Records drawn from a dataset:
= Beginning of Section =

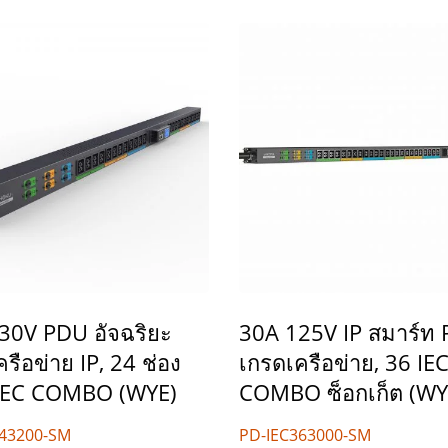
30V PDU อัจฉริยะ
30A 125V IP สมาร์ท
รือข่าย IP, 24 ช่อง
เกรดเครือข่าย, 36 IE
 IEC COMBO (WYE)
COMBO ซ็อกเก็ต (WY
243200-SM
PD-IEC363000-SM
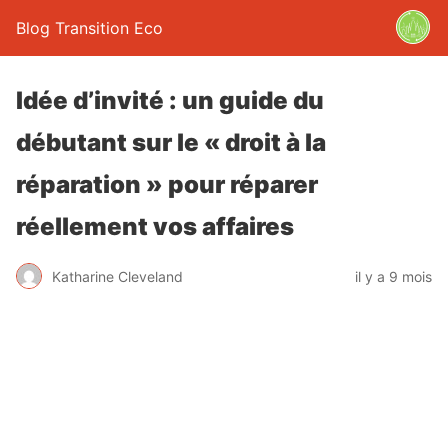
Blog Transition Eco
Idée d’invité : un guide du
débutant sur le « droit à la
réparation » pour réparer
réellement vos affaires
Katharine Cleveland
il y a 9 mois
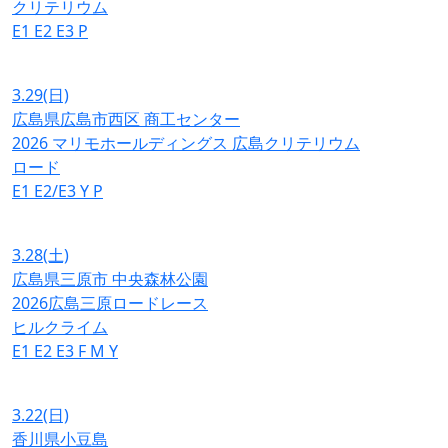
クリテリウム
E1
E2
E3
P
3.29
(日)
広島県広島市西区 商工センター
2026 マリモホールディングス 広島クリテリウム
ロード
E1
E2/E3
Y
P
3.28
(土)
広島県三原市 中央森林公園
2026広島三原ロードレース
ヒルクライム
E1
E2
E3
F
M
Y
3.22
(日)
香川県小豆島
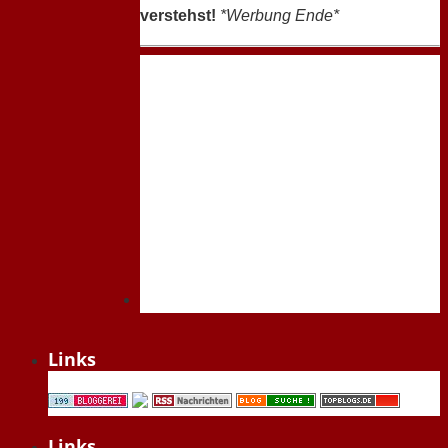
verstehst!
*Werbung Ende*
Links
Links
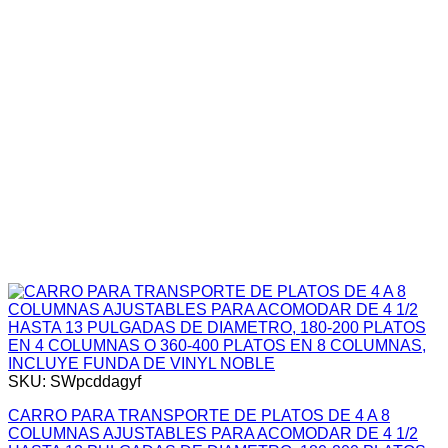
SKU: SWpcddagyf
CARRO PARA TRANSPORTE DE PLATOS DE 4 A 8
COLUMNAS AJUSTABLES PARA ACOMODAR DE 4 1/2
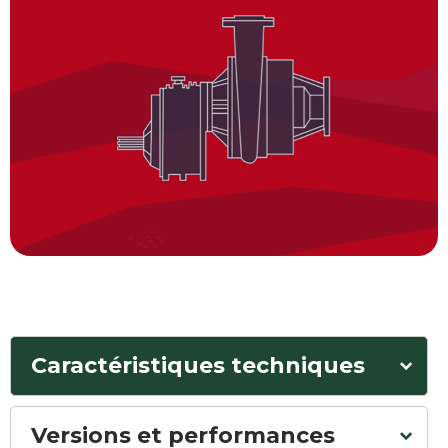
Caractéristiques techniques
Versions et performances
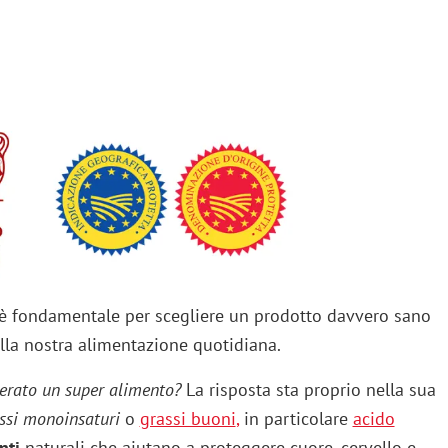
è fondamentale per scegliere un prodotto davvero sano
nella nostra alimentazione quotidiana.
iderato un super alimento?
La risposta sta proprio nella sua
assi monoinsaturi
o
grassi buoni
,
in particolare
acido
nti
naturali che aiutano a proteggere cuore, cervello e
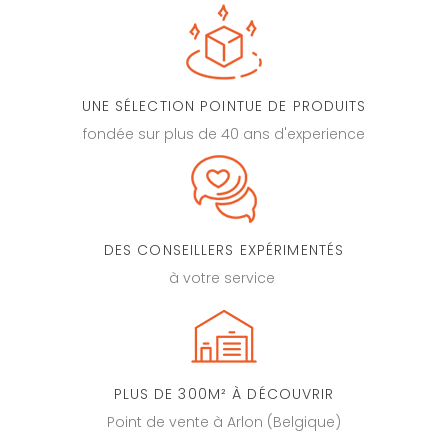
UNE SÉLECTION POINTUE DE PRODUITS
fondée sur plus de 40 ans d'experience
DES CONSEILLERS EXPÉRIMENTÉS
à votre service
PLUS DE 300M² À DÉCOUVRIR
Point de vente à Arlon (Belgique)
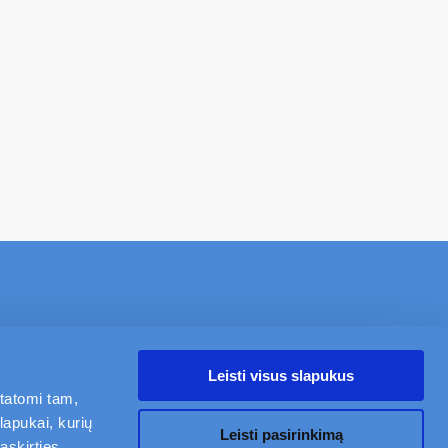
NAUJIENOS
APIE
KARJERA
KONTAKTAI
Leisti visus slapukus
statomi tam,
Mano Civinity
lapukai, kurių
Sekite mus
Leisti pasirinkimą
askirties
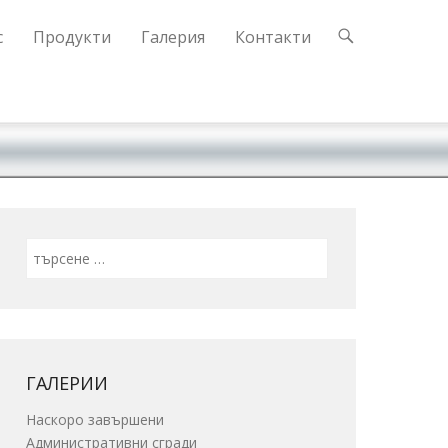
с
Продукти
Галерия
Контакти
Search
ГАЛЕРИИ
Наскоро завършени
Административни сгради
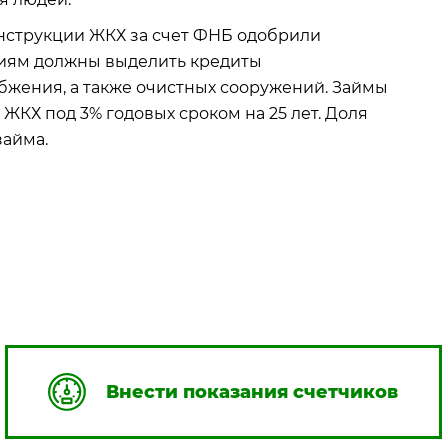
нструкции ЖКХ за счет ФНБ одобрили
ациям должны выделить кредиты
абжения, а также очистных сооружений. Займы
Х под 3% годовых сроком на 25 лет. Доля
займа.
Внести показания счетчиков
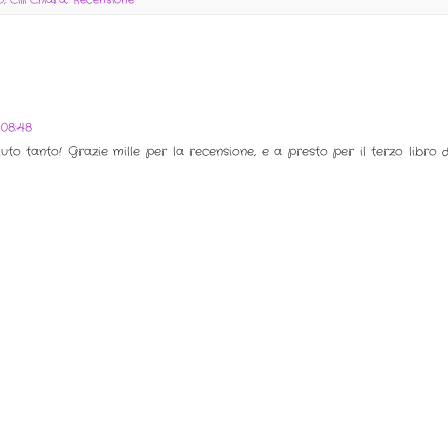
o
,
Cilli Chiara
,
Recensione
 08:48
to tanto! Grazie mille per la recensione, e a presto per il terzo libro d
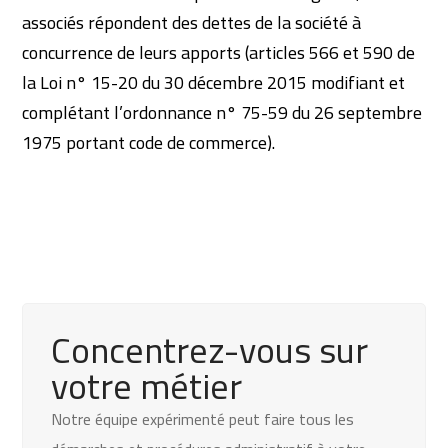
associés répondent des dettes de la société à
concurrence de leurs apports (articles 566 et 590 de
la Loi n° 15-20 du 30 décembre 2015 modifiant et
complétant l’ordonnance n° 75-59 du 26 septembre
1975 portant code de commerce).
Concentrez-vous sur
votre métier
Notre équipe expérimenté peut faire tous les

= End of Section =
= Beginning of Section =

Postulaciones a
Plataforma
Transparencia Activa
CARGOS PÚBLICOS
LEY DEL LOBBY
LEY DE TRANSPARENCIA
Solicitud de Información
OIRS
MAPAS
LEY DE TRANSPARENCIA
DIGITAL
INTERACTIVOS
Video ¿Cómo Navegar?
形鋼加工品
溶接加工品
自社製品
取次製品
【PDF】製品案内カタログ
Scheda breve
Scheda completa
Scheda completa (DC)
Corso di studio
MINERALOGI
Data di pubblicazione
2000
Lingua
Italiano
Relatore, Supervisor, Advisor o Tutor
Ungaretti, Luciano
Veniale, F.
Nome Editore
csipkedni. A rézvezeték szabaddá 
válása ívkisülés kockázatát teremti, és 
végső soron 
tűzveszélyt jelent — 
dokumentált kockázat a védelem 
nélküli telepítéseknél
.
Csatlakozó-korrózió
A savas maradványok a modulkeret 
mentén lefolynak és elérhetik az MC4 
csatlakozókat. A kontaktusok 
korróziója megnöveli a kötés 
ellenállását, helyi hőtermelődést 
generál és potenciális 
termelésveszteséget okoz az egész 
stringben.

= End of Section =

### [Exercise prompt]
Copy only what lies between the line with "30A 125V IP สมาร์ท" and the line with "associés répondent des dettes de la société à", those two lines included, exactly as given above; pictures stay out.

### [Response to this task]
30A 125V IP สมาร์ท
รือข่าย IP, 24 ช่อง
เกรดเครือข่าย, 36 IE
 IEC COMBO (WYE)
COMBO ซ็อกเก็ต (WY
243200-SM
PD-IEC363000-SM
Blog Transition Eco
Idée d’invité : un guide du
débutant sur le « droit à la
réparation » pour réparer
réellement vos affaires
Katharine Cleveland
il y a 9 mois
クリテリウム
E1
E2
E3
P
3.29
(日)
広島県広島市西区 商工センター
2026 マリモホールディングス 広島クリテリウム
ロード
E1
E2/E3
Y
P
3.28
(土)
広島県三原市 中央森林公園
2026広島三原ロードレース
ヒルクライム
E1
E2
E3
F
M
Y
3.22
(日)
香川県小豆島
verstehst!
*Werbung Ende*
Links
Links
SKU: SWpcddagyf
CARRO PARA TRANSPORTE DE PLATOS DE 4 A 8
COLUMNAS AJUSTABLES PARA ACOMODAR DE 4 1/2
Caractéristiques techniques
Versions et performances
è fondamentale per scegliere un prodotto davvero sano
nella nostra alimentazione quotidiana.
iderato un super alimento?
La risposta sta proprio nella sua
assi monoinsaturi
o
grassi buoni
,
in particolare
acido
nti
naturali che aiutano a proteggere cuore, cervello e
UNE SÉLECTION POINTUE DE PRODUITS
fondée sur plus de 40 ans d'experience
DES CONSEILLERS EXPÉRIMENTÉS
à votre service
PLUS DE 300M² À DÉCOUVRIR
Point de vente à Arlon (Belgique)
NAUJIENOS
APIE
KARJERA
KONTAKTAI
Leisti visus slapukus
statomi tam,
Mano Civinity
lapukai, kurių
Sekite mus
Leisti pasirinkimą
askirties
с
Продукти
Галерия
Контакти
Search
ГАЛЕРИИ
Наскоро завършени
Административни сгради
нструкции ЖКХ за счет ФНБ одобрили
ациям должны выделить кредиты
абжения, а также очистных сооружений. Займы
Х под 3% годовых сроком на 25 лет. Доля
займа.
Внести показания счетчиков
o
,
Cilli Chiara
,
Recensione
 08:48
to tanto! Grazie mille per la recensione, e a presto per il terzo libro d
associés répondent des dettes de la société à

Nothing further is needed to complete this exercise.